2. Strip trailing version suffix — digits, dots, and dashes — so `python3.11``python`, `Rscript-4.3``Rscript`.
3. Compare case-insensitively against the table below; an exact (token-equal) match wins.
| Interpreter | Lexer |
|-------------|-------|
| `python` | Python |
| `perl` | Perl |
| `ruby` | Ruby |
| `php` | Web (HTML / PHP) |
| `node`, `nodejs`, `deno`, `bun` | JavaScript |
| `tclsh`, `wish`, `tcl` | Tcl |
| `sh`, `bash`, `zsh`, `ksh`, `dash`, `ash`, `fish`, `csh`, `tcsh` | Shell (Bash) |
| `lua`, `luajit` | Lua |
| `awk`, `gawk`, `mawk`, `nawk` | Awk |
| `Rscript`, `littler` | R |
| `pwsh`, `powershell` | PowerShell |
| `julia` | Julia |
| `dart` | Dart |
| `nim`, `nimrod` | Nim |
Bare `R` is intentionally **not** matched (too ambiguous as a single character — use `Rscript`, `littler`, or a `mode: r` file variable instead).
There is no INI key to disable shebang sniffing; rename or change the `#!` line to suppress it.
---
## How Notepad3 reads these markers
- **`.LOG`** is checked at offset 0 only; bytes 14 must be `.LOG`, byte 5 must be `\r`, `\n`, or EOF.
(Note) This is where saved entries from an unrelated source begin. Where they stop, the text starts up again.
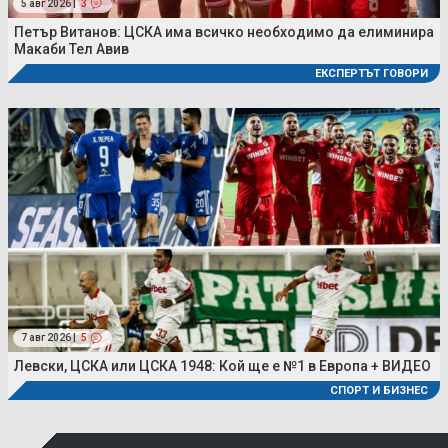
5 авг 2026 |
3
Петър Витанов: ЦСКА има всичко необходимо да елиминира
Макаби Тел Авив
ЕКСПЕРТЪТ ГОВОРИ
7 авг 2026 |
5
Левски, ЦСКА или ЦСКА 1948: Кой ще е №1 в Европа + ВИДЕО
СПОРТ И БИЗНЕС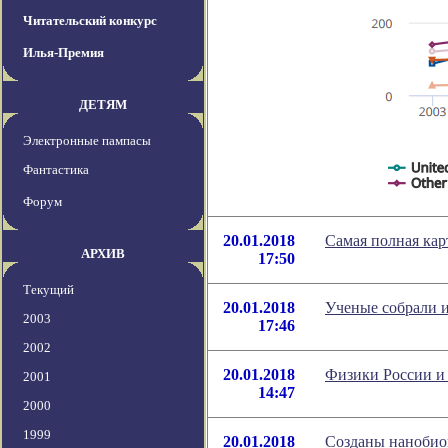
Читательский конкурс
Илья-Премия
ДЕТЯМ
Электронные пампасы
Фантастика
Форум
20.01.2018
Самая полная кар
АРХИВ
17:50
Текущий
20.01.2018
Ученые собрали 
2003
17:46
2002
20.01.2018
Физики России и
2001
14:47
2000
1999
20.01.2018
Созданы нанобио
- **Emacs file variables**, **Vim modelines**, and **encoding tags** are searched in two passes: first the leading `Settings2.FileVarScanBytes` bytes, then — only if nothing was found in the head — the trailing window. Default 512, max 2048.
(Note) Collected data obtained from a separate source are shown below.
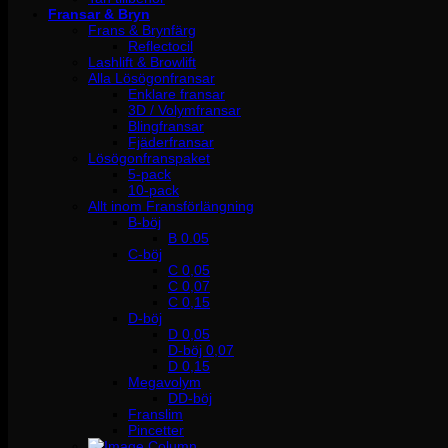
Fransar & Bryn
Frans & Brynfärg
Reflectocil
Lashlift & Browlift
Alla Lösögonfransar
Enklare fransar
3D / Volymfransar
Blingfransar
Fjäderfransar
Lösögonfranspaket
5-pack
10-pack
Allt inom Fransförlängning
B-böj
B 0.05
C-böj
C 0,05
C 0,07
C 0,15
D-böj
D 0,05
D-böj 0,07
D 0,15
Megavolym
DD-böj
Franslim
Pincetter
- **Shebang** is checked on line 1 only.
**Precedence for encoding** (most specific first):
1. Command-line switch (`/utf8`, `/ansi`, …) or `/e <name>`
2. Byte Order Mark (BOM) at the start of the file
3. Encoding tag (`coding:` / `encoding:` / `charset:`)
4. uchardet auto-detection
5. `Settings.DefaultEncoding`
**Precedence for lexer** (most specific first):
1. Command-line `/d`, `/h`, `/x`, `/s`
2. Filename / extension match
3. `mode:` file variable / `ft=` Vim modeline
4. Shebang sniff
5. Default lexer
---
## Related automatic detections (not file-content flags)
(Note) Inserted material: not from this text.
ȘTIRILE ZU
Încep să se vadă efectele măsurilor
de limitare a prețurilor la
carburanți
For completeness — these aren't markers you write, but Notepad3 reads file content to decide them:
- **BOM detection** — UTF-8 (`EF BB BF`), UTF-16 LE (`FF FE`), UTF-16 BE (`FE FF`), and UTF-32 BOMs are detected at file start and select the corresponding encoding. A BOM overrides any encoding tag.
- **Line-ending detection** — Notepad3 counts `\r\n`, `\r`, and `\n` occurrences and picks the most common as the document's EOL mode. If multiple kinds are mixed, you'll see the inconsistent-EOL warning (when enabled).
- **UTF-8 validity** — files whose non-ASCII bytes form valid UTF-8 sequences are loaded as UTF-8 (instead of the ANSI code page) when `LoadASCIIasUTF8` is on. Pure 7-bit ASCII files follow the same setting.
See [`readme/uchardet/EncodingDetection.md`](../uchardet/EncodingDetection.md) for the full encoding-detection pipeline and [Configuration Reference](Configuration.md) for the related `[Settings2]` keys (`NoFileVariables`, `NoEncodingTags`, `FileVarScanBytes`, `LoadASCIIasUTF8`, `LoadNFOasOEM`, `DateTimeFormat`, `DateTimeLongFormat`).